FLÉAU DE DIEU… FLÉAU DU DIABLE ?

Le trou débouché par la Cigale se trouvait, on le sait, à environ vingt-cinq mètres au-dessous du sol.

Il avait sept pieds de haut et quatre pieds dans sa plus grande largeur.

En somme, c’était un des nombreux points de repère de l’un de ces conduits souterrains que les bons Parisiens foulent aux pieds sans s’en douter le moins du monde.

Ce conduit, coupé en plusieurs endroits, finissait par se relier à l’ancien ruisseau de Ménilmontant, si important jadis, aujourd’hui si généralement ignoré.

À quelle époque et par qui ce conduit avait-il été enserré de murailles ?

Dans quel but l’avait-on voûté de la sorte ?

Nul ne s’en doutait, ces constructions se montant à la plus haute antiquité.

Elles avaient été établies, avec une solidité à toute épreuve, par une intelligence remarquable, et malgré la profondeur où le travail de tant d’années successives les avaient enfouies, l’air y circulait avec la plus grande facilité.

Depuis un siècle peut-être nul pied humain ne s’était trouvé à même de fouler ce ruisseau perdu.

Le hasard seul, suite de recherches concernant l’affaire de Belleville, au sujet de laquelle M. Jules, l’ex-chef de la police de sûreté, et le comte de Warrens, chef de la société des Invisibles, se trouvaient en guerre ouverte, en avait relevé l’existence à ce dernier.

On comprend tout le parti qu’un homme de cette trempe devait en tirer.
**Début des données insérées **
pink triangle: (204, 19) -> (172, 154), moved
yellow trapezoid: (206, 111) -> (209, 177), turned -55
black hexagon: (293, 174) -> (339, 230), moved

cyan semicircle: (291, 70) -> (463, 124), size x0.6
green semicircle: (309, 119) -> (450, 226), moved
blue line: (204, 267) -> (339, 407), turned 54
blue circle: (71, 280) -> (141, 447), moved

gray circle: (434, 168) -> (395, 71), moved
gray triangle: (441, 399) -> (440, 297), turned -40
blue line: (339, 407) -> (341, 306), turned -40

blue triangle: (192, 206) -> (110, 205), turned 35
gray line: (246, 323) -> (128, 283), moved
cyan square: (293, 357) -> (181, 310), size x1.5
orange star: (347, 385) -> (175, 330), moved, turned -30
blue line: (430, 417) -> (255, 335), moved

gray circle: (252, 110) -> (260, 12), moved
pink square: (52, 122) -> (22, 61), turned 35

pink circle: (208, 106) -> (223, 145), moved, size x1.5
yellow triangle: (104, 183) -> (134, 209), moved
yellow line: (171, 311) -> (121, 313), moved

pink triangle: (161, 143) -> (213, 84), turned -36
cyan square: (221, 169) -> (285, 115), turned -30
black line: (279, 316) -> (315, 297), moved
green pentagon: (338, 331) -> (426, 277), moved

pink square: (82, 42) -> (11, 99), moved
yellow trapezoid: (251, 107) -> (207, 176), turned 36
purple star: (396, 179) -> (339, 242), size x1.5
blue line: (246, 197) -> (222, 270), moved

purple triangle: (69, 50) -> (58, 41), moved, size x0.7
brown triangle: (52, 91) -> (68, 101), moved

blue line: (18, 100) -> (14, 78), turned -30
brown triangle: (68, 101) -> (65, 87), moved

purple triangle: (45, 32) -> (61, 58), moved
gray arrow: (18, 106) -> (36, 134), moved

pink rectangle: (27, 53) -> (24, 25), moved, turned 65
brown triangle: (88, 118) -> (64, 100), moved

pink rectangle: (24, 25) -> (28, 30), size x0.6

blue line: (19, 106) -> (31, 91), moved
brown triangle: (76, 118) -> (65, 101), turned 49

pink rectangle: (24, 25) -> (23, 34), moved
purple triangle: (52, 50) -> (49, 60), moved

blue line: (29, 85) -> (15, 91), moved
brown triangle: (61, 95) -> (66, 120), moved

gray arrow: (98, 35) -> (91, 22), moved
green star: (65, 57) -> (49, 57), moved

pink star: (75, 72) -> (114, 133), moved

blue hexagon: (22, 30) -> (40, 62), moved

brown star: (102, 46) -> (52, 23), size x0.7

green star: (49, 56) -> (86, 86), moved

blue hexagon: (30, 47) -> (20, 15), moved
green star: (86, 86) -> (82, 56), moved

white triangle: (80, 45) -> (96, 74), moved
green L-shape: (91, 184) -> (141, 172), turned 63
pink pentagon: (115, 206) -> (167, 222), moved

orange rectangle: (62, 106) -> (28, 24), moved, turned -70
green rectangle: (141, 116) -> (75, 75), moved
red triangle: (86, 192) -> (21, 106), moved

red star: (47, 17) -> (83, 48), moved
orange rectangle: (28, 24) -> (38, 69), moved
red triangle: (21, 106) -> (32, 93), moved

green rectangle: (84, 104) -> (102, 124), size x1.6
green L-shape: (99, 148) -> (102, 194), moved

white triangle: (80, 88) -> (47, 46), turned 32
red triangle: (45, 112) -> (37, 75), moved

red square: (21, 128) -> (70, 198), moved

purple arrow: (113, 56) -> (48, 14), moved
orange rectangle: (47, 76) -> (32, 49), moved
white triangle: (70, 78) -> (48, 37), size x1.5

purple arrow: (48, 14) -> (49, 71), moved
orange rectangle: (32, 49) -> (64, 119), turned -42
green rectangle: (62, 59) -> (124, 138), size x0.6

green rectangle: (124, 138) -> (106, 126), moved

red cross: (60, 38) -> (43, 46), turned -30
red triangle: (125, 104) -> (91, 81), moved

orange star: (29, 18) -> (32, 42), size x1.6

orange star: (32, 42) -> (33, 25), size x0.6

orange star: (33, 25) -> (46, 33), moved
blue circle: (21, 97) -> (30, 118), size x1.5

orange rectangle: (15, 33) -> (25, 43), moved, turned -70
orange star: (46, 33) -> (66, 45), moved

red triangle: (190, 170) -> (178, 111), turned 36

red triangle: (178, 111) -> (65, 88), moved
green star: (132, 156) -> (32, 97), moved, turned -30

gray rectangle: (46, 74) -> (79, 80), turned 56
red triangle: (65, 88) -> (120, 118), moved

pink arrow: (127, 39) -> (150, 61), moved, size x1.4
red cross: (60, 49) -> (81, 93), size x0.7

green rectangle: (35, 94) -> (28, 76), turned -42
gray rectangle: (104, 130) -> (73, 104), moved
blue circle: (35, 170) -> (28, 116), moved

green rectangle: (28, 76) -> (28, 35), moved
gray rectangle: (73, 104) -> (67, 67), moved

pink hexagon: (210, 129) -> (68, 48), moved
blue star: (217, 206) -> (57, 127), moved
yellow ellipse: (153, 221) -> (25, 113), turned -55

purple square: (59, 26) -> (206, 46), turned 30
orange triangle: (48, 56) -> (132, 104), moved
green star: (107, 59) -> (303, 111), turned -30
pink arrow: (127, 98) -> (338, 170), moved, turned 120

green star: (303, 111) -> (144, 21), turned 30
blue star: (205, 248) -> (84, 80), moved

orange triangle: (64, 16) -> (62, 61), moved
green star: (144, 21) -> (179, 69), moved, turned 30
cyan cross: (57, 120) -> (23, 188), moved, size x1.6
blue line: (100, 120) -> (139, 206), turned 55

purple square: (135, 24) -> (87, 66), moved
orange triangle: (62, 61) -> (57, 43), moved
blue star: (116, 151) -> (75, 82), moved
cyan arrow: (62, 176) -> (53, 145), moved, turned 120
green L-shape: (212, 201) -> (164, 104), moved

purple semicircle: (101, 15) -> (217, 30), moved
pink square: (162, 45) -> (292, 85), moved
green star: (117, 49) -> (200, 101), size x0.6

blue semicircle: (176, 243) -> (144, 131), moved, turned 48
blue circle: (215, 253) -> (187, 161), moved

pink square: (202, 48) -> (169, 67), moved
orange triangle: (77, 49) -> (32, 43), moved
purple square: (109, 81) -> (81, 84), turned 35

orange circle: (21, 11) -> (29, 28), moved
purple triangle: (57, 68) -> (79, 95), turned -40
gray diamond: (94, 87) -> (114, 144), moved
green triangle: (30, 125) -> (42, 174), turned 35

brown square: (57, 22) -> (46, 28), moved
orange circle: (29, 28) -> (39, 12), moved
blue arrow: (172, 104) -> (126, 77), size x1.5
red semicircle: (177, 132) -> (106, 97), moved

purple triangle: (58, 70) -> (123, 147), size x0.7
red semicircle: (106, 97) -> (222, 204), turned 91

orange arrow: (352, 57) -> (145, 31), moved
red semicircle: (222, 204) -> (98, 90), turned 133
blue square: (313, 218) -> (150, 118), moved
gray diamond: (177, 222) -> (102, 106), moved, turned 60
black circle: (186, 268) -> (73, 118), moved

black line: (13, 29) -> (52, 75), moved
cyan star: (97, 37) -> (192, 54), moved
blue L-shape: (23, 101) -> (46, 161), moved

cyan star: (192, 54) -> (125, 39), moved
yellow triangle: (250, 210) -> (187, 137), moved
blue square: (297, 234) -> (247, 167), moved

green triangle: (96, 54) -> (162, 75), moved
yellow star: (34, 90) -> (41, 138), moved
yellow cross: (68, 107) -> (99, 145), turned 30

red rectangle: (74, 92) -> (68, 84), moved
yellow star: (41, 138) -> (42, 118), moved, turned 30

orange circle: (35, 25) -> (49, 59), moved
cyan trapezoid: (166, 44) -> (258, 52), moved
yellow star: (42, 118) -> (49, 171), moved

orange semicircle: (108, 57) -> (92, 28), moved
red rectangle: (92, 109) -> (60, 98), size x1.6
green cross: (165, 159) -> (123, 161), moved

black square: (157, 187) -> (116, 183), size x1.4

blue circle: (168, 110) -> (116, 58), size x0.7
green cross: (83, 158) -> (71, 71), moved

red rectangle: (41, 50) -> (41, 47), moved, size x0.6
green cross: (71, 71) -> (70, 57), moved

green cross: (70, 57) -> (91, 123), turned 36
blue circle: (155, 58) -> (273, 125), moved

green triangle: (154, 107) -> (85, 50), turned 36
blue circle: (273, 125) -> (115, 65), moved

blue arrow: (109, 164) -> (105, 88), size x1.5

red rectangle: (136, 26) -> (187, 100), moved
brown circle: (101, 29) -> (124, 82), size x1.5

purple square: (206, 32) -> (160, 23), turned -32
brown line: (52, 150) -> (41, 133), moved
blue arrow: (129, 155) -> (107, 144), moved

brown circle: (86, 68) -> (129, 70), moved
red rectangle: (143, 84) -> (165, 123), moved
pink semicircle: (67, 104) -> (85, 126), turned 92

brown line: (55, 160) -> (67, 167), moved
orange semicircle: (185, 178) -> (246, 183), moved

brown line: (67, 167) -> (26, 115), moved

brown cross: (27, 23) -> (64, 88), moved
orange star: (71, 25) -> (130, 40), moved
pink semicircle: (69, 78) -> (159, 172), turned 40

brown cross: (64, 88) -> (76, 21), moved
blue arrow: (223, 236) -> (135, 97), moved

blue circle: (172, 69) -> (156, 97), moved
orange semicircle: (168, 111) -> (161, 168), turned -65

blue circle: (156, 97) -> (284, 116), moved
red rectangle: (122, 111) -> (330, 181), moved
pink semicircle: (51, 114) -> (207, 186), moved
Le comte de Warrens n’oubliait et ne négligeait rien.

Tout lui devenait un avantage.

Tout devenait une arme redoutable dans ses habiles mains.

Mais, quelles qu’eussent été sa vigilance et l’activité des ingénieurs affidés attachés à l’association des Invisibles, on ignorait encore la source de ce ruisseau.

Passe-Partout, San-Lucar, Mortimer et Martial Renaud s’étaient enfoncés assez avant dans le souterrain.

Par prudence et surcroît de précautions, ils avaient dépassé la courbe faite par le souterrain afin que la lueur des torches ne décelât pas leur présence.